For something more substantial, Inz Almaraz serves a three-course menú del día for €10. Expect soup or salad, grilled pork or chicken, and a slab of almond cake made with nuts from the village grove. Vegetarians get berenjenas con miel – aubergine chips drizzled with cane honey that taste like sweet-and-sour crisps.
Evenings belong to Allioli at the station. On Fridays a Belgian expat spins vinyl while pulling pints of Chimay. The kitchen knocks out burgers and chips for homesick teens; parents sit on the platform watching bats flicker under the lamp posts.
Seasons: When to Arrive, When to Run Away
April turns the surrounding hills an almost Irish green. Almond blossom is finished but wild gladioli line the railway trail and daytime highs sit at 22 °C – perfect for walking without drowning in sweat. Accommodation costs stay low because tour buses still believe the place doesn’t exist.
July and August are furnace months. The sierra blocks cooling sea breezes; by 11 a.m. thermometers read 36 °C and the river pool fills with shrieking teenagers from Ronda. Only mad dogs and British cyclists venture onto the roads after nine. If you must come, book a room with air-conditioning – nights barely drop below 24 °C.
October brings mushroom season. Locals emerge at dawn with wicker baskets and the knowledge of which níscalos won’t kill you. The light softens, shadows lengthen, and the village smells of wood smoke and wet limestone. Trains run half-empty and hotel owners start negotiations with a shrug.
Winter is quiet. Daytime temperatures hover around 14 °C, nights can touch freezing, and the white houses glow against leaden skies. Two cafés shut completely; the bakery opens “if it’s not too cold”. But the walking is superb – clear views to the coast 60 km away and absolute silence broken only by the 07:43 freight train clanking towards Algeciras.
Beds for the Night
There are no hotels, only four self-catering houses grouped under the name Casas Rurales de Jimera. Each sleeps four, starts at €70 a night and includes a roof terrace where you can watch the sun drop behind Benaojan’s cliffs. Sheets are provided, towels are thin, and Wi-Fi relies on a 4G router balanced on a broom handle – download films before arrival.

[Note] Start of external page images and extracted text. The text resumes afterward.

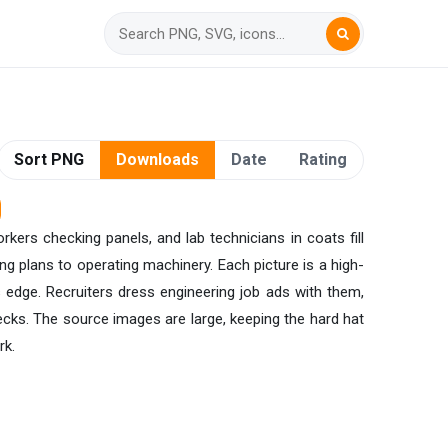
Sort PNG
Downloads
Date
Rating
rkers checking panels, and lab technicians in coats fill
g plans to operating machinery. Each picture is a high-
s edge. Recruiters dress engineering job ads with them,
ecks. The source images are large, keeping the hard hat
rk.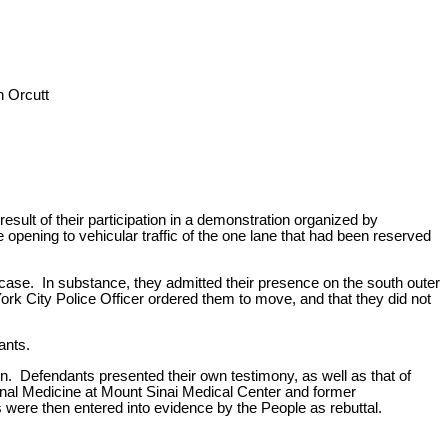
 Orcutt
sult of their participation in a demonstration organized by
 opening to vehicular traffic of the one lane that had been reserved
t case. In substance, they admitted their presence on the south outer
rk City Police Officer ordered them to move, and that they did not
ants.
n. Defendants presented their own testimony, as well as that of
onal Medicine at Mount Sinai Medical Center and former
were then entered into evidence by the People as rebuttal.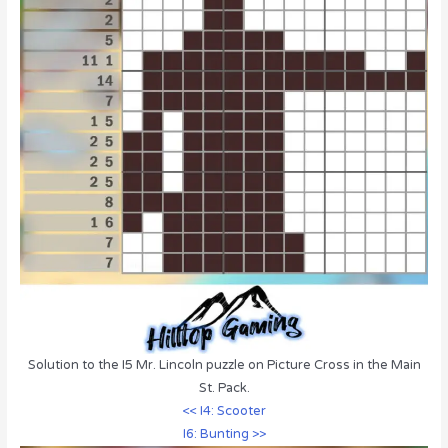
Solution to the I5 Mr. Lincoln puzzle on Picture Cross in the Main
St. Pack.
<< I4: Scooter
I6: Bunting >>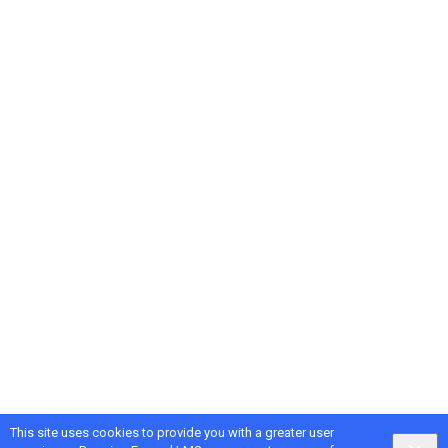
This site uses cookies to provide you with a greater user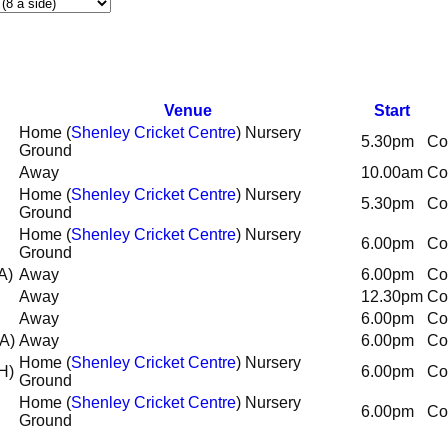
Venue
Start
Home (
Shenley Cricket Centre
) Nursery
5.30pm
Co
Ground
Away
10.00am
Co
Home (
Shenley Cricket Centre
) Nursery
5.30pm
Co
Ground
Home (
Shenley Cricket Centre
) Nursery
6.00pm
Co
Ground
A)
Away
6.00pm
Co
Away
12.30pm
Co
Away
6.00pm
Co
(A)
Away
6.00pm
Co
Home (
Shenley Cricket Centre
) Nursery
H)
6.00pm
Co
Ground
Home (
Shenley Cricket Centre
) Nursery
6.00pm
Co
Ground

Camping is technically forbidden in the valley, though the Guardia Civil rarely hike up to check. Wild campers risk a €30 fine and the ire of goat farmers whose dogs bark through the night.
The One Thing You’ll Remember
It isn’t the church, the beer or even the brutal climb. It’s the moment the evening train pulls out and the village loudspeaker clicks off. Suddenly there is no traffic, no music, no chattering tourists – just the river below, the clang of a goat bell and the realisation that silence, like everything else here, arrives on a timetable. Miss it, and you’ll have to wait for the next train tomorrow.